The report, based on data from the credit reporting firm TransUnion, provides insight into how many Americans continue to experience financial stress even though the recession is technically over.   The Urban Institute’s analysis doesn’t focus on mortgage debt, since delinquent home loans generally go into foreclosure and rarely to collections.  Yet many of the Southern states were also hit harder by the housing market collapse than the nation as a whole.

Cities found to have inordinately high shares of their populations with debts in collection include Las Vegas, El Paso, Memphis, Baton Rouge, Orlando, the District of Columbia, and Columbia, South Carolina.

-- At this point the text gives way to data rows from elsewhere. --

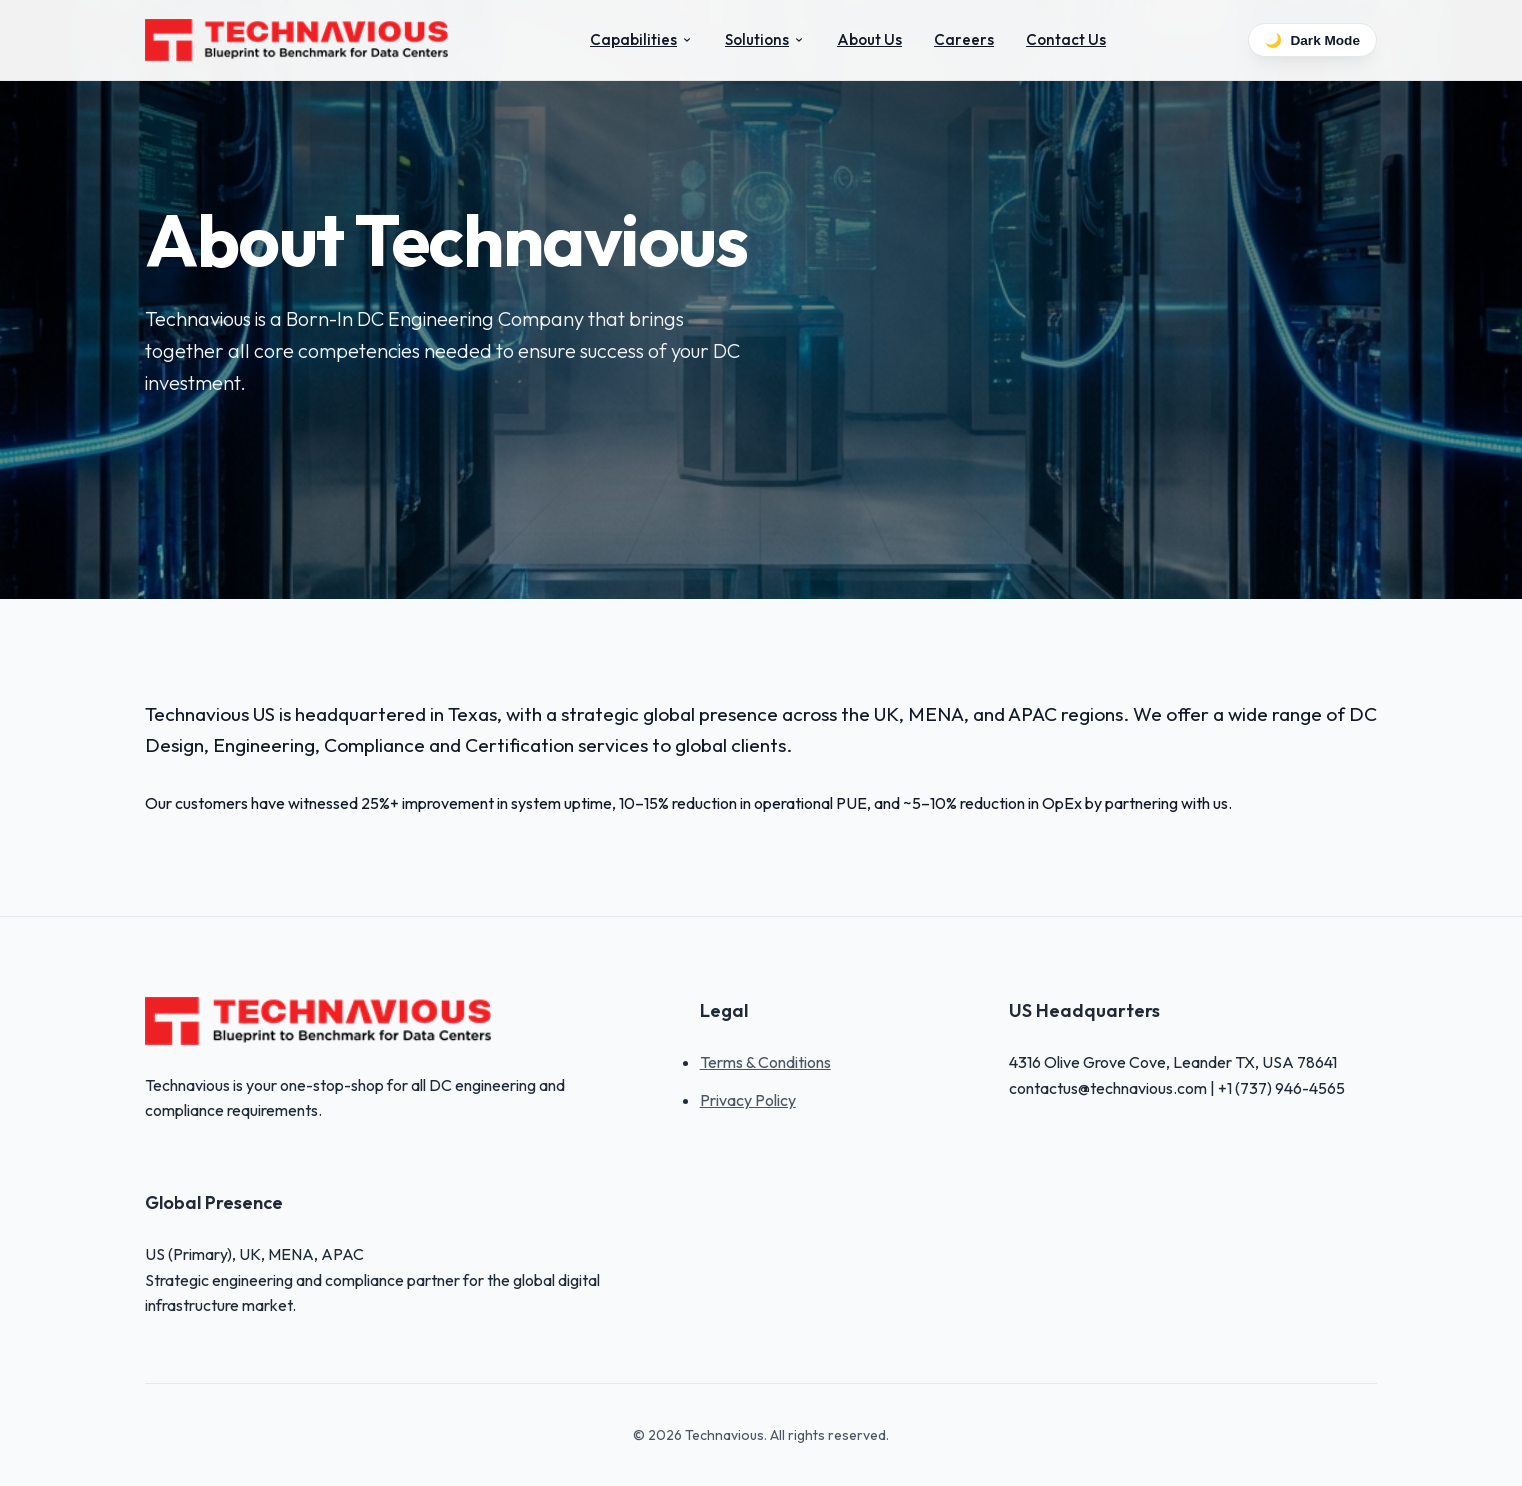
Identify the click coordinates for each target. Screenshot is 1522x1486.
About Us (869, 39)
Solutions (765, 39)
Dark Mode (1312, 40)
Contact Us (1066, 39)
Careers (964, 39)
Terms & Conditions (765, 1062)
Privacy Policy (748, 1100)
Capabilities (641, 39)
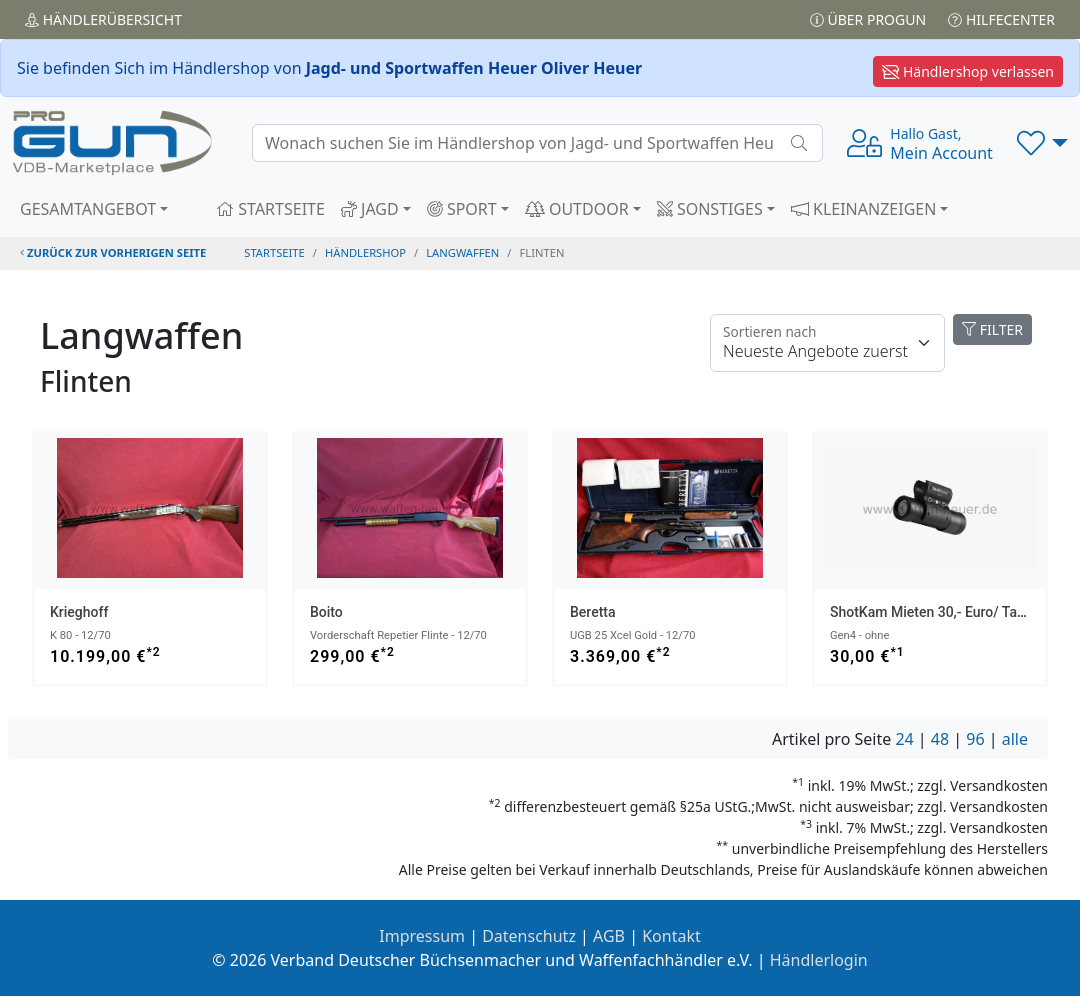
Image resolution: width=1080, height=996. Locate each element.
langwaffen (462, 252)
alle (1015, 739)
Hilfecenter (1001, 19)
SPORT (462, 209)
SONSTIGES (710, 209)
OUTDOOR (577, 209)
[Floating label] (827, 343)
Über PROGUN (868, 19)
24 (904, 739)
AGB (609, 936)
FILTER (992, 329)
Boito (326, 612)
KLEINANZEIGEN (864, 209)
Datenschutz (529, 936)
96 (975, 739)
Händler (103, 19)
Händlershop (365, 252)
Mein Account (941, 144)
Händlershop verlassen (968, 71)
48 (940, 739)
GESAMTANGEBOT (88, 209)
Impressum (422, 936)
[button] (1042, 143)
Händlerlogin (819, 960)
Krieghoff (79, 612)
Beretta (593, 612)
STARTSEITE (270, 209)
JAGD (370, 209)
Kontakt (671, 936)
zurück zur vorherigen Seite (113, 252)
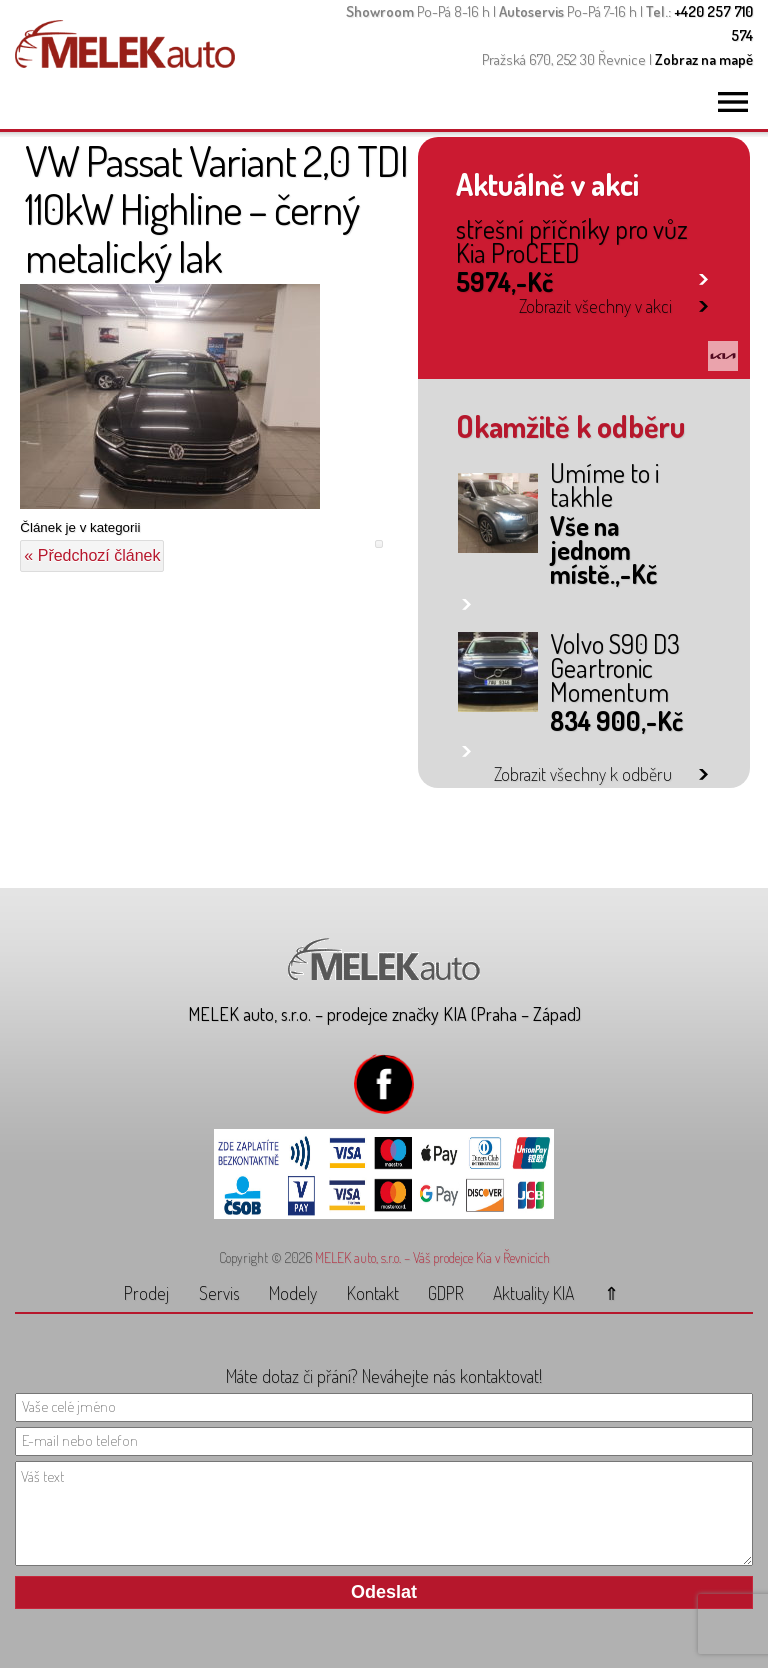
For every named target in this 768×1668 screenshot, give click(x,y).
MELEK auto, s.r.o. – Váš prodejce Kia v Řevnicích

The gamut of bills may wind up with debt collectors, the final resort for bills overdue and unlikely to be paid.  People may not be able to pay a medical or utility bill, or even a parking ticket, or they may miss a car payment, child support, or an installment loan or credit card payment.  But once this occurs, the bad debt can remain on one’s credit history for seven years.

The TransUnion data were collected last September for 7 million people.

The Urban Institute said that collection patterns vary widely by region.  But it called “alarming” the fact that 77 million people with a credit file – one in three people nationwide – is dealing with a collection agency.  That figure is roughly in line with the estimate that the Federal Reserve reported a decade ago, prior to the Great Recession.